Prompt: The lines below, from the one holding "[Start] (992, 135)" through the final line, are to be copied exactly, with no other lines and no pictures.

*** Block opens ***

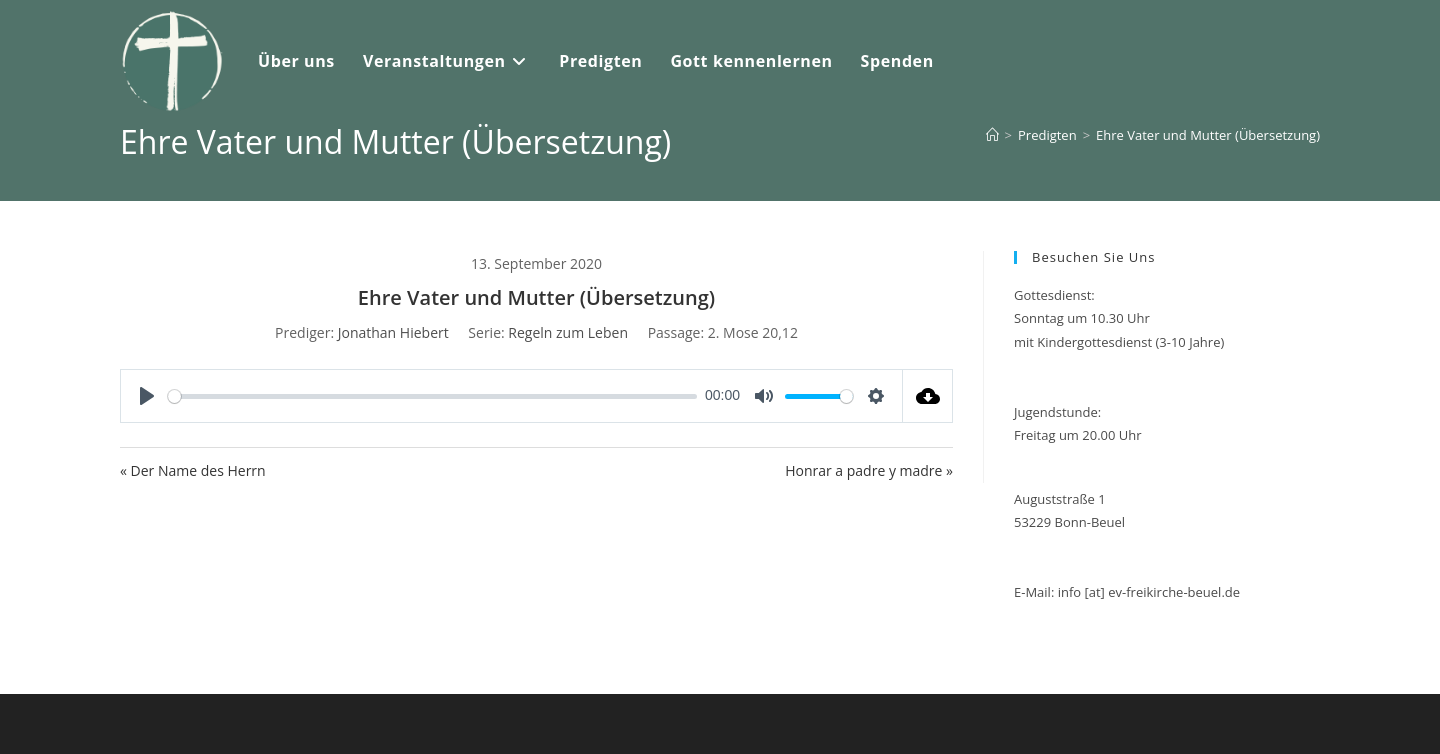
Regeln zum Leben (568, 332)
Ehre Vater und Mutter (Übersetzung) (1208, 135)
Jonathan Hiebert (393, 332)
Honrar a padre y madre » (869, 470)
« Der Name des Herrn (193, 470)
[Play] (147, 396)
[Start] (992, 135)
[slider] (432, 396)
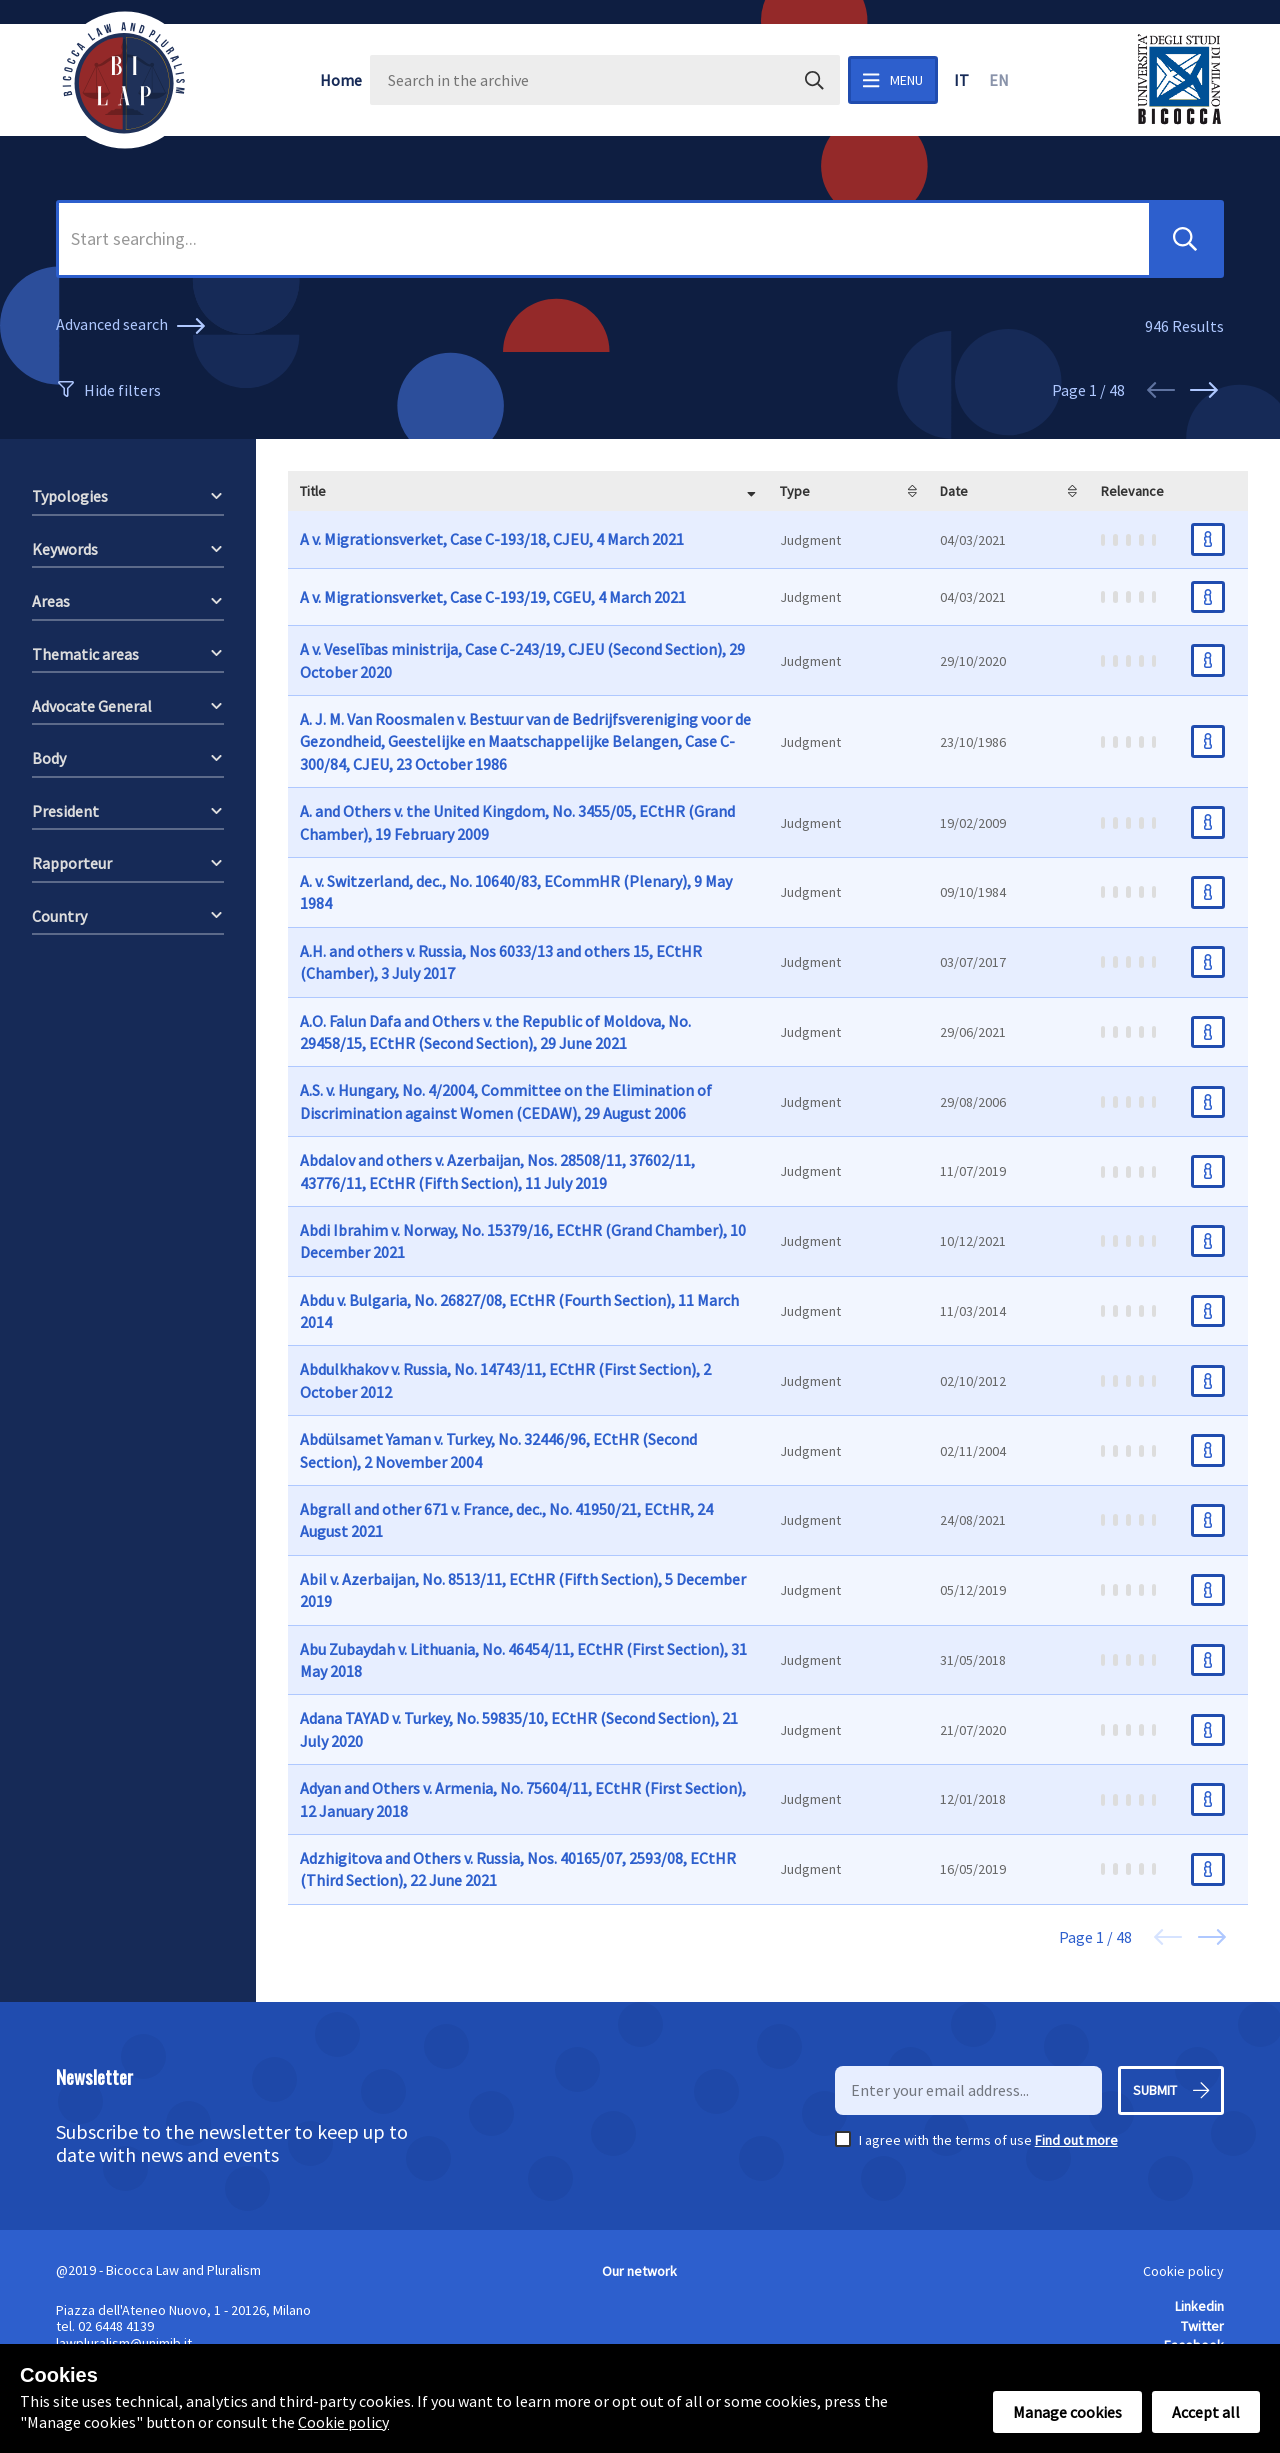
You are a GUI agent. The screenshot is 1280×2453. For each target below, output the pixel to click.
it (961, 80)
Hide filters (122, 390)
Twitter (1202, 2326)
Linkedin (1199, 2306)
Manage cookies (1067, 2412)
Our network (639, 2271)
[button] (1185, 239)
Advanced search (133, 326)
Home (341, 80)
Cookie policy (1183, 2271)
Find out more (1076, 2140)
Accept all (1206, 2412)
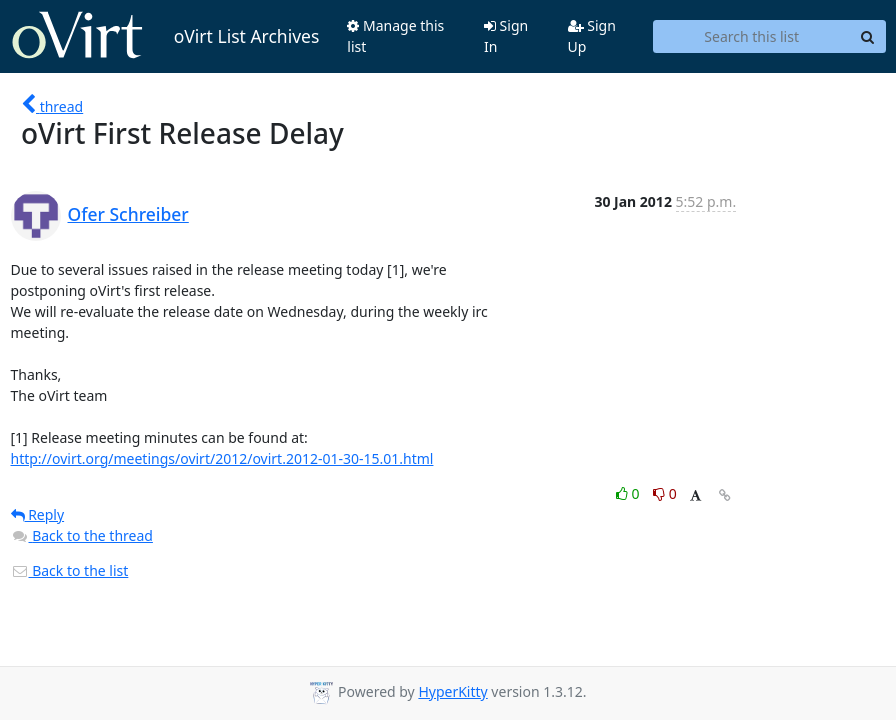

*** Block closes ***

Answer box:
[Start] (992, 135)
[slider] (432, 396)
You are a GUI agent. The screenshot is 1280×2453. For each target below, output the pixel to click.
it (961, 80)
Hide filters (122, 390)
Twitter (1202, 2326)
Linkedin (1199, 2306)
Manage cookies (1067, 2412)
Our network (639, 2271)
[button] (1185, 239)
Advanced search (133, 326)
Home (341, 80)
Cookie policy (1183, 2271)
Find out more (1076, 2140)
Accept all (1206, 2412)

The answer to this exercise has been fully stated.